There is no way of including a full suite of biblical books without Ezra becoming extremely confusing, but here is a table for:

EnglishSeptuagintHebrewVulgate
Ezra2 EsdrasEzra1 Esdras
Nehemiah2 EsdrasEzra2 Esdras
1 Esdras1 Esdrasna3 Esdras
2 Esdras3 Esdras+na4 Esdras

+Note: 3 Esdras is technically not in the LXX but the Slavonic Bible

Greek/Hebrew variations

Books in Greek and Hebrew for the OT sometimes vary wildly. People are most often familiar with Daniel and Esther, but that’s only because the Roman Catholics preserved the differences. However, other books present wild changes in structure. Jeremiah, for instance, is in a different order and is about 20% shorter in Greek. If you look up a verse reference in Jeremiah, it very often will not be remotely close to the Greek version.

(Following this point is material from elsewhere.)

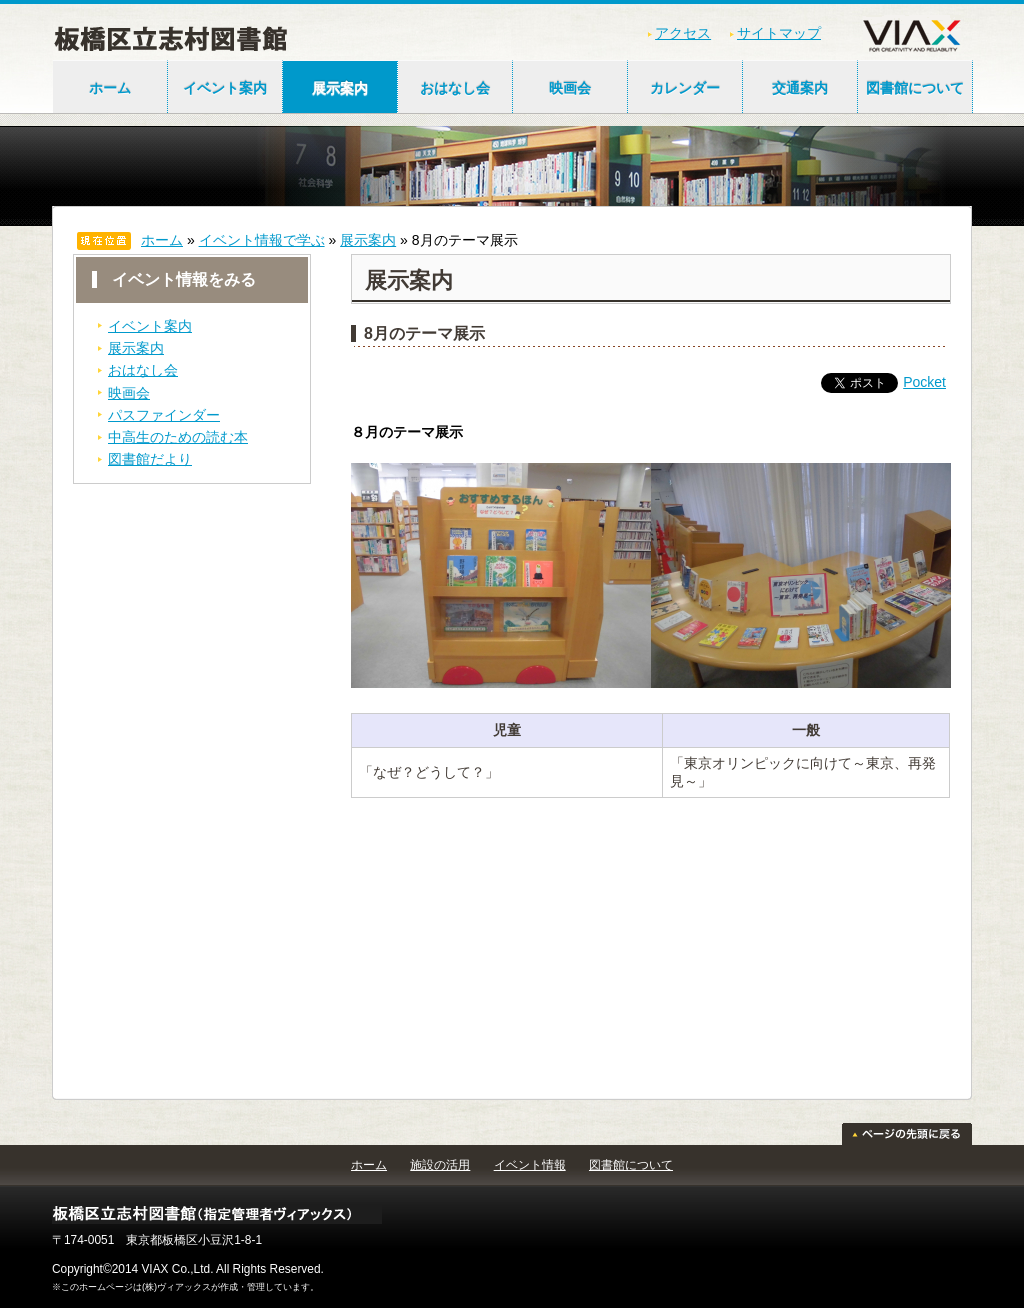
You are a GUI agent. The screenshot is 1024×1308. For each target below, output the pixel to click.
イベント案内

As a consequence, books that vary wildly are named with a g and h appended to the end of the book name. I am including a “pers” Bible directory to create a custom list of books that let you choose favorite translations from any given book and a Lisp script for quick lookup there. As a consequence, some people might want both versions, so making them distinct is useful.